Mohon tunggu...
KOMENTAR
Ruang Kelas

Pendidikan Dialogis: Refleksi Kritis atas Pemikiran Paulo Freire dalam Konteks Kekinian

25 November 2024   17:14 Diperbarui: 25 November 2024   17:22 87 1
Pendidikan dialogis yang diusung Paulo Freire merupakan gagasan revolusioner dalam dunia pendidikan, yang bertujuan mendekonstruksi hubungan hierarkis antara guru dan siswa. Dalam pendidikan ini, guru dan siswa tidak lagi dipandang sebagai pihak yang superior dan inferior, melainkan sebagai subjek yang setara, terlibat dalam dialog untuk memahami realitas bersama. Dialog tersebut menjadi interaksi inter-subjectivity, di mana setiap individu saling belajar dan memahami melalui refleksi serta pengalaman hidup yang nyata.

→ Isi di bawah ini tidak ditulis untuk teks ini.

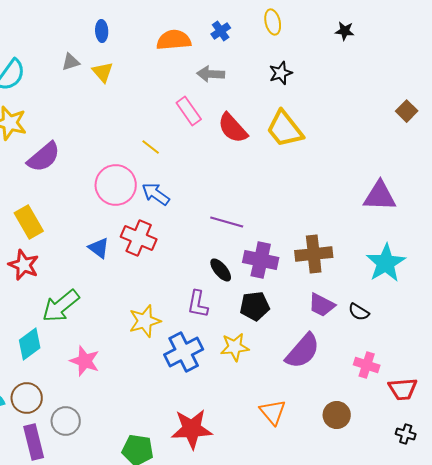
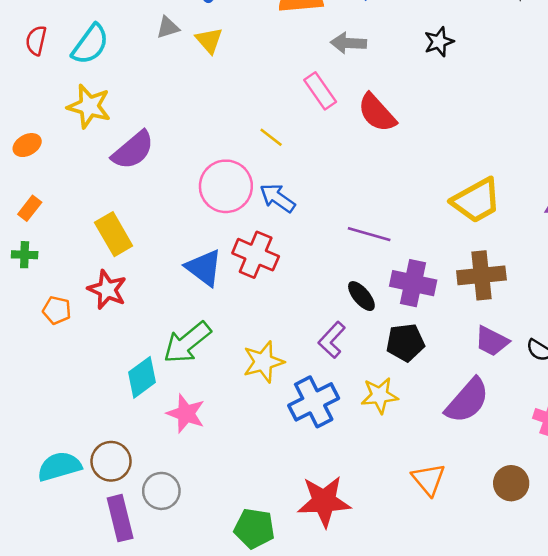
yellow trapezoid: (285, 129) -> (476, 201), moved, turned -81
blue triangle: (99, 248) -> (204, 268), size x1.4
purple L-shape: (198, 304) -> (332, 340), turned 32
green arrow: (61, 306) -> (187, 343), moved
cyan diamond: (30, 344) -> (142, 377), moved

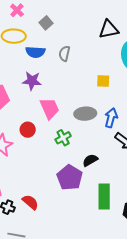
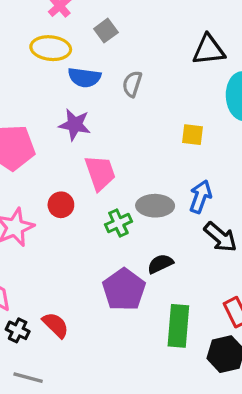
gray ellipse: (85, 114) -> (155, 206), moved

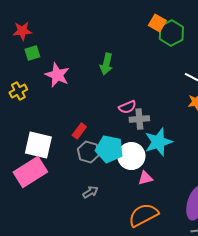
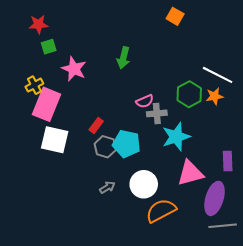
green hexagon: (171, 33) -> (189, 94), moved
white circle: (131, 156) -> (144, 184), moved
pink rectangle: (30, 172) -> (47, 104), moved, turned -36
pink triangle: (145, 178) -> (190, 173), moved, size x1.8

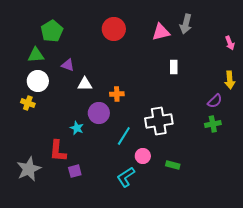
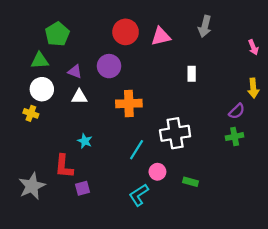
pink triangle: (161, 32) -> (161, 36), moved
white triangle: (85, 84) -> (79, 97), moved
orange cross: (117, 94) -> (129, 103), size x1.6
purple circle: (99, 113) -> (109, 66), moved

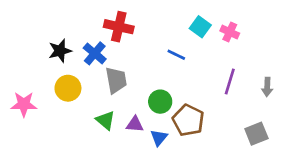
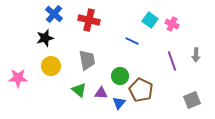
blue cross: (95, 53) -> (54, 14), moved
purple line: (230, 82) -> (172, 61), turned -36
gray arrow: (267, 87) -> (196, 55), moved

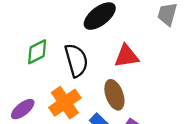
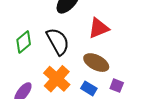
brown ellipse: (114, 95) -> (96, 63), turned -30

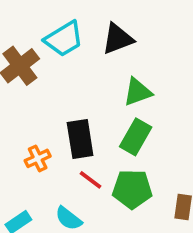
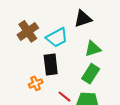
cyan trapezoid: (64, 39) -> (57, 38), moved
black rectangle: (80, 139) -> (51, 65), moved

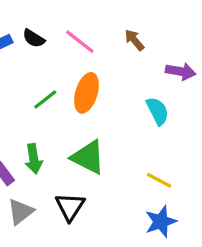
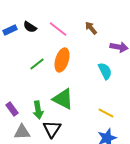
green arrow: (34, 159) -> (38, 110), moved
gray triangle: (20, 212) -> (22, 132), turned 36

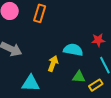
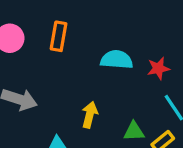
cyan semicircle: (73, 50) -> (117, 60), moved

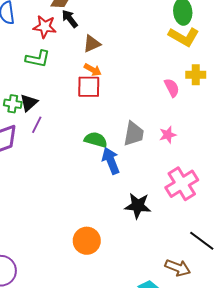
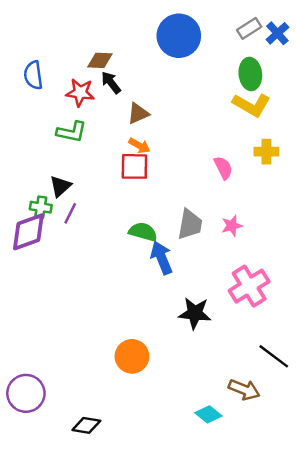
pink semicircle: (172, 88) -> (223, 168), moved
green cross: (13, 104) -> (41, 207), moved

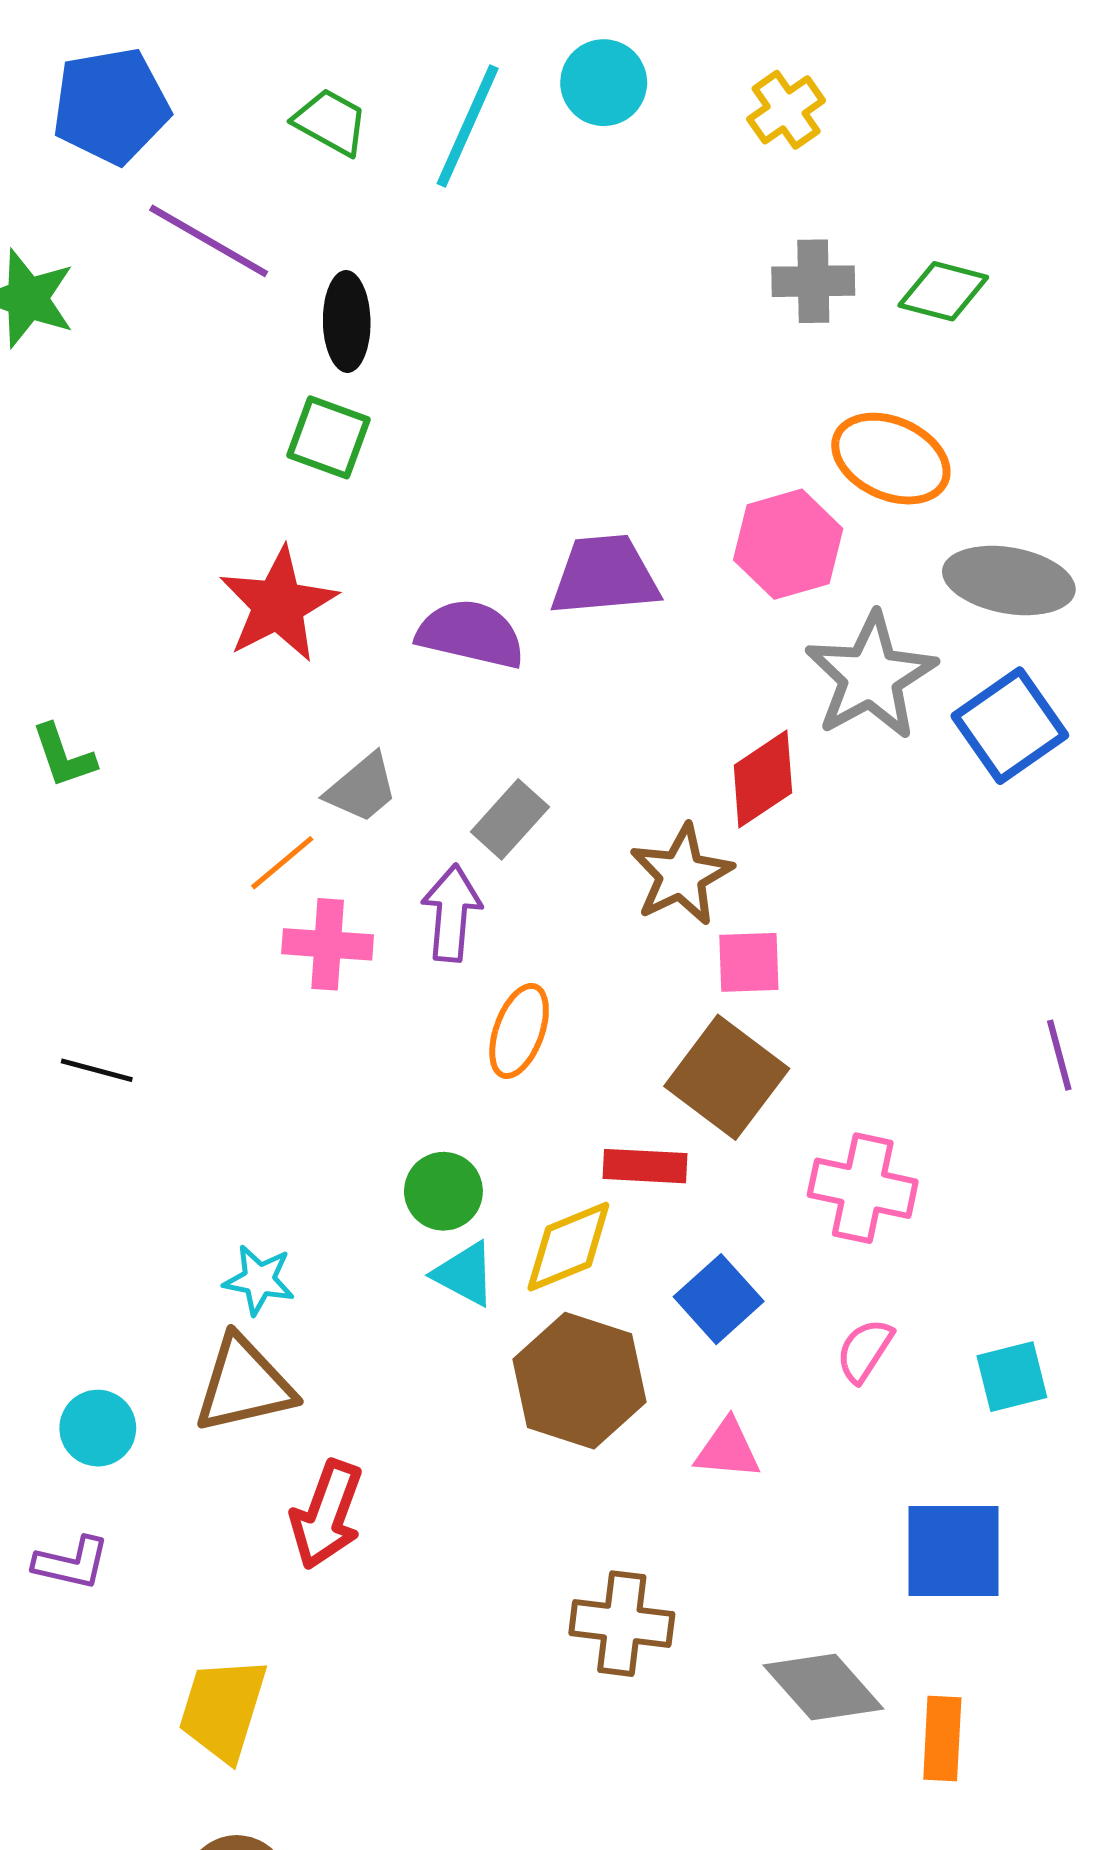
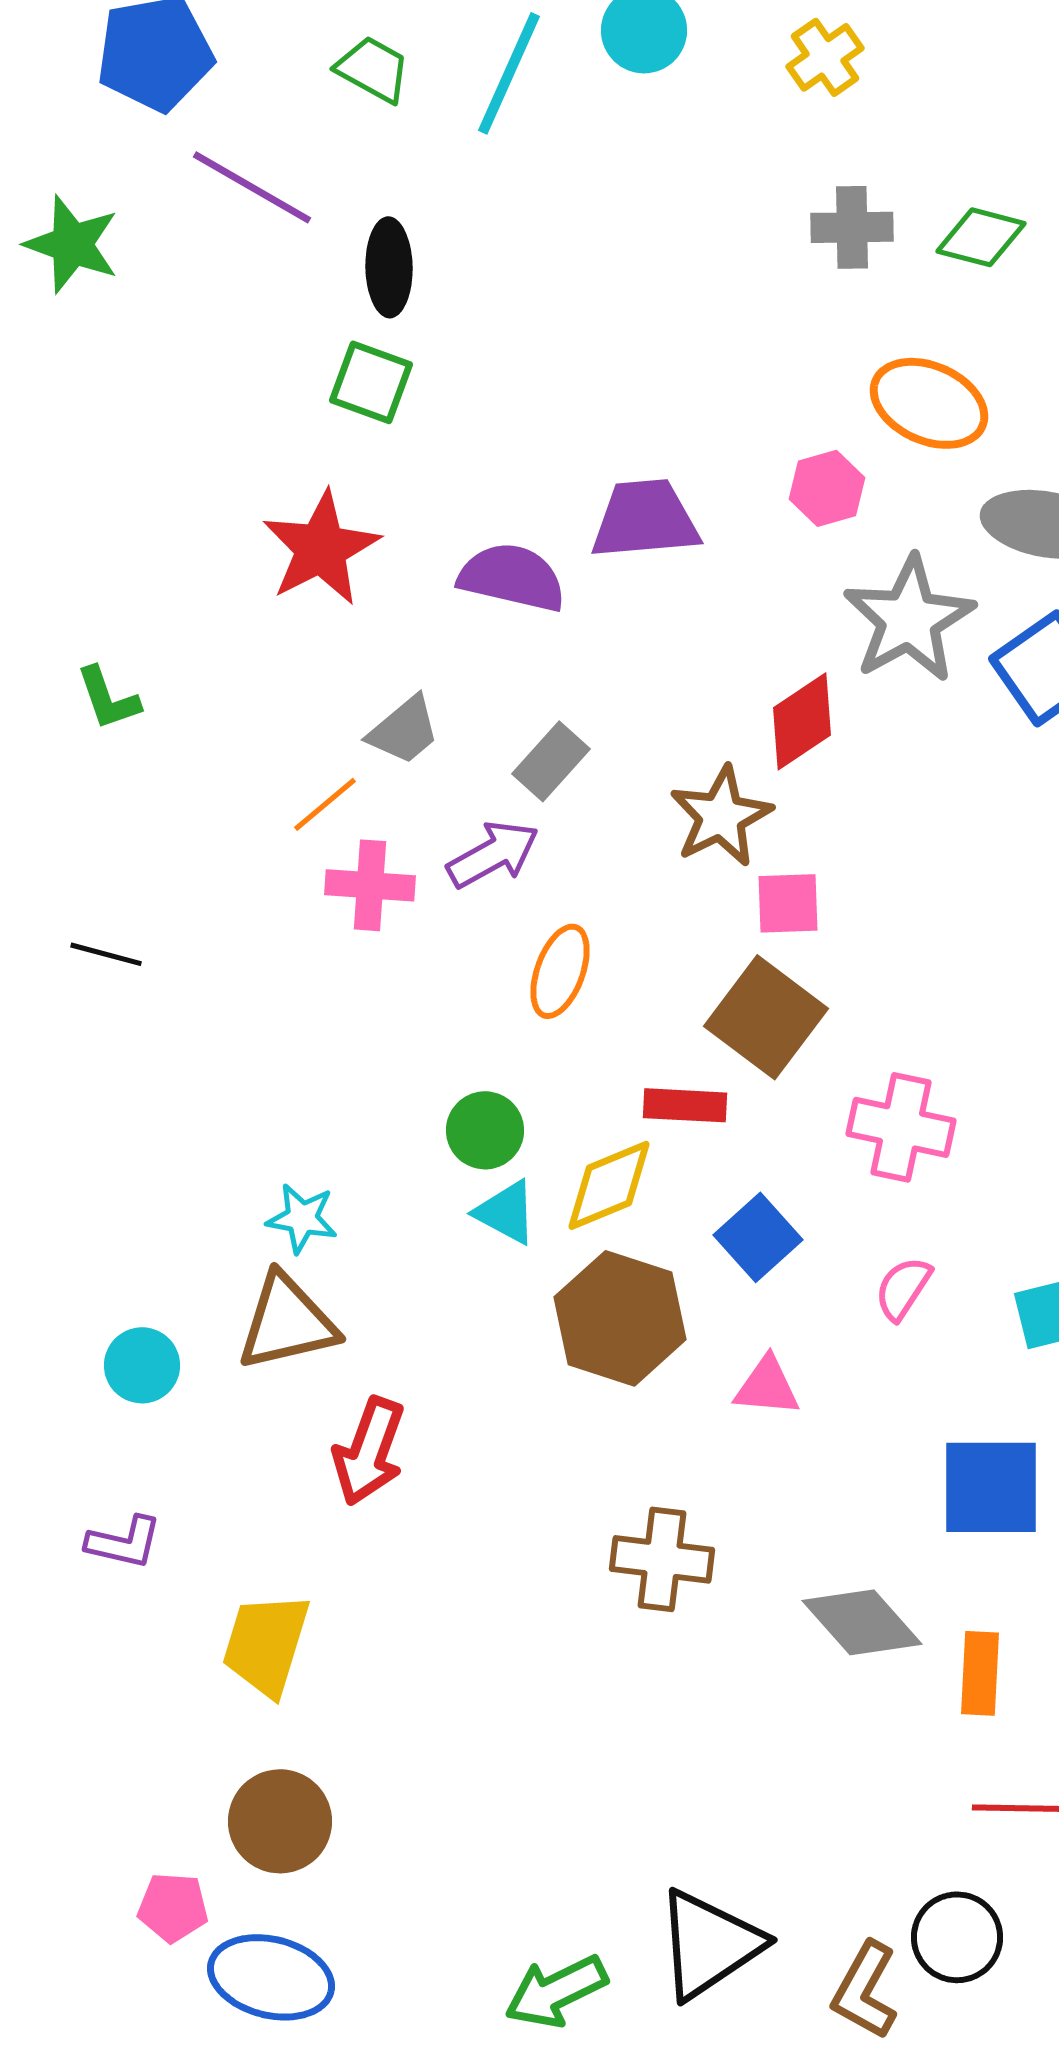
pink hexagon: (788, 544) -> (827, 488), size x0.7
purple arrow: (452, 913) -> (493, 854), turned 56
black line: (97, 1070) -> (106, 954), moved
purple L-shape: (72, 1563) -> (124, 1542), moved

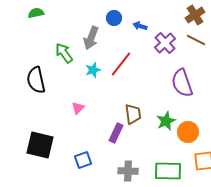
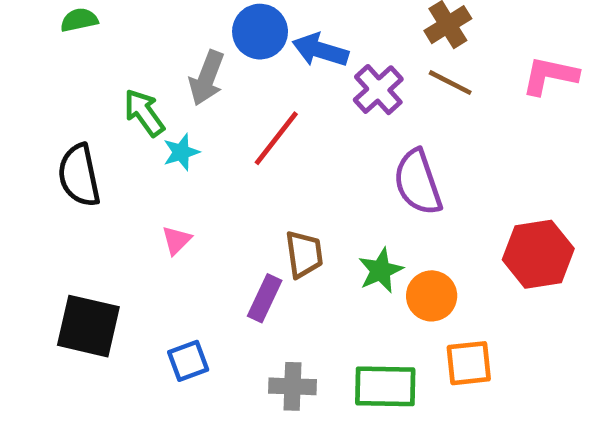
blue circle: (114, 18) -> (260, 32), size x1.5
blue arrow: (140, 26) -> (320, 50), size x1.6
cyan star: (93, 70) -> (181, 152), moved

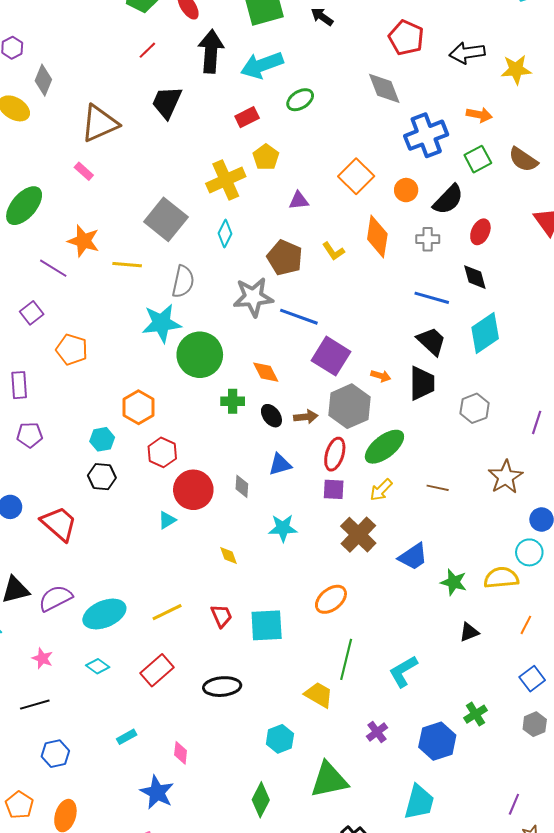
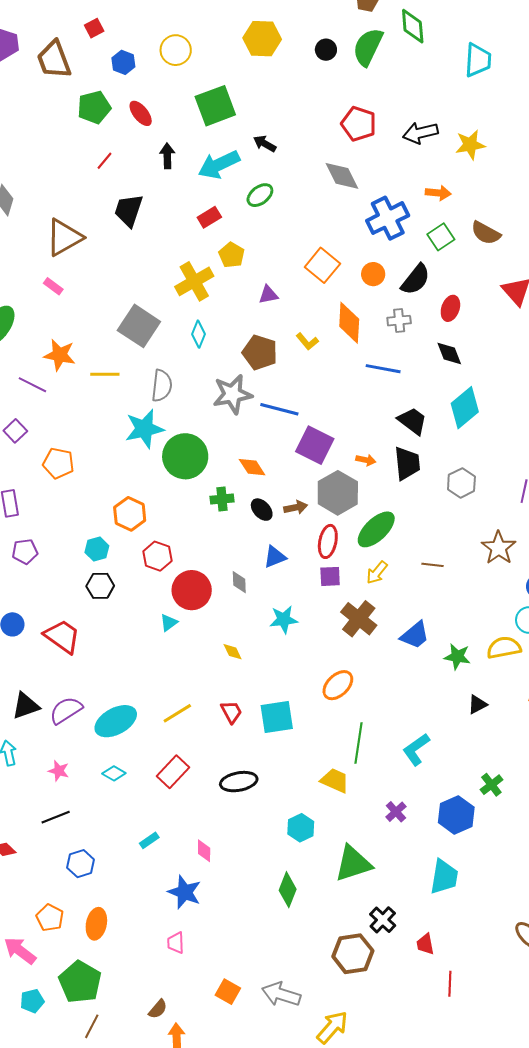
black arrow: (322, 17) -> (265, 144), moved
black arrow: (211, 51) -> (167, 156), size x0.6
blue line: (432, 298) -> (383, 369), moved

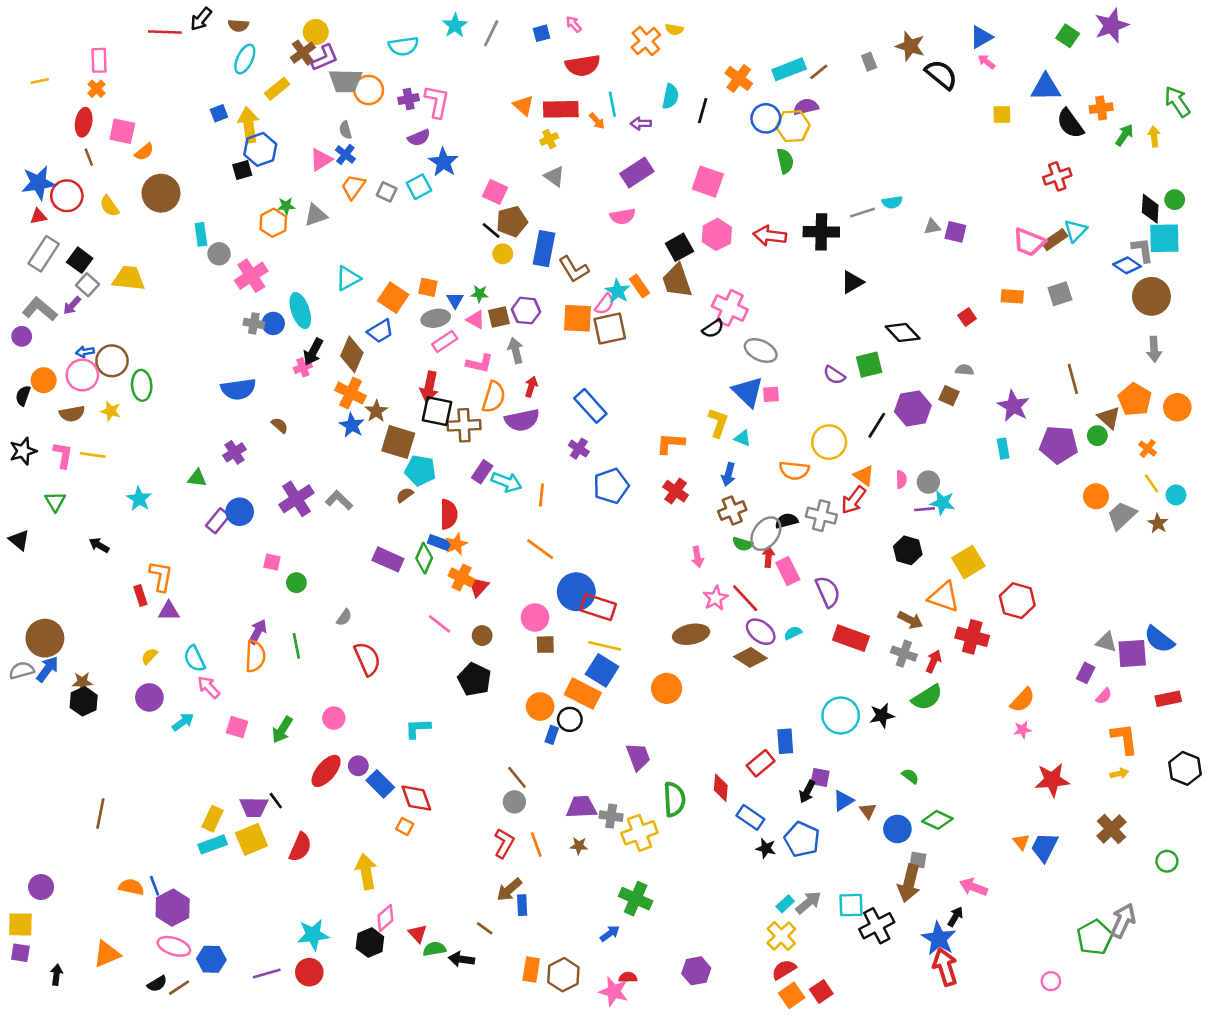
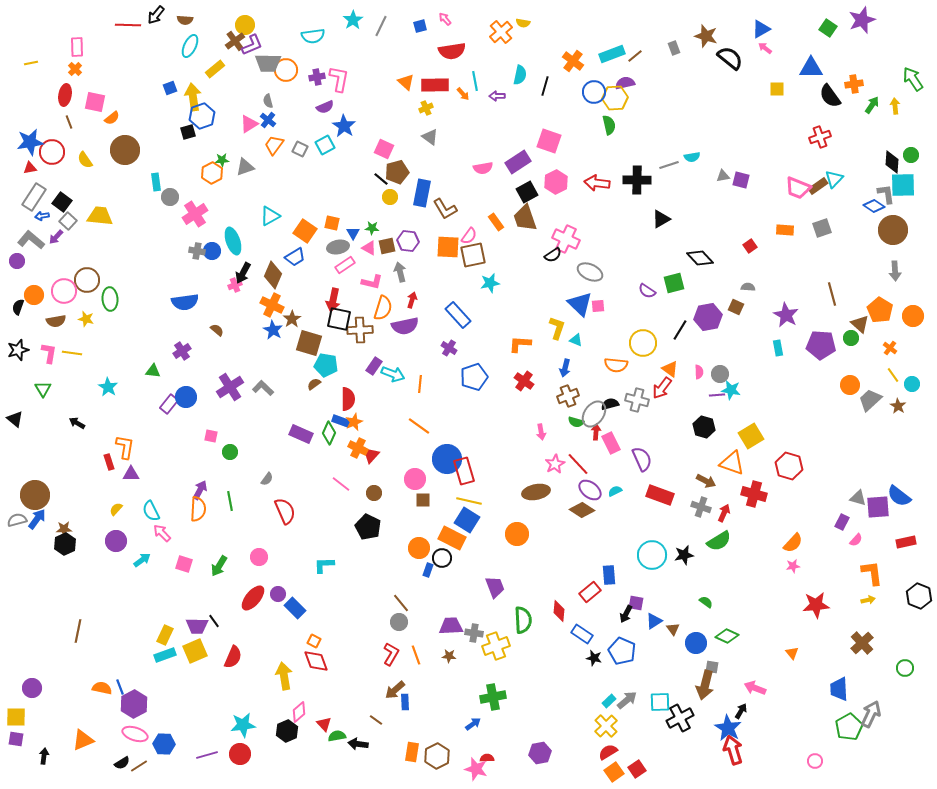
purple rectangle: (637, 173) -> (518, 162), moved
cyan star: (618, 291) -> (490, 283), moved, turned 30
blue arrow: (85, 352) -> (42, 216), moved
red rectangle: (598, 607) -> (464, 471), turned 56
red diamond: (416, 798) -> (316, 661), moved
blue trapezoid: (1044, 847) -> (839, 689), moved, turned -30
green cross: (636, 899) -> (493, 697), turned -35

Penerapan pendidikan dialogis di Indonesia masih menghadapi tantangan struktural yang cukup signifikan, terutama dalam sistem pendidikan formal yang cenderung bersifat top-down. Kurikulum nasional sering kali dirancang secara seragam, dengan minim ruang untuk fleksibilitas dan konteks lokal. Namun, gagasan pendidikan dialogis telah mulai diimplementasikan di beberapa gerakan pendidikan alternatif, seperti sekolah-sekolah komunitas dan program berbasis masyarakat.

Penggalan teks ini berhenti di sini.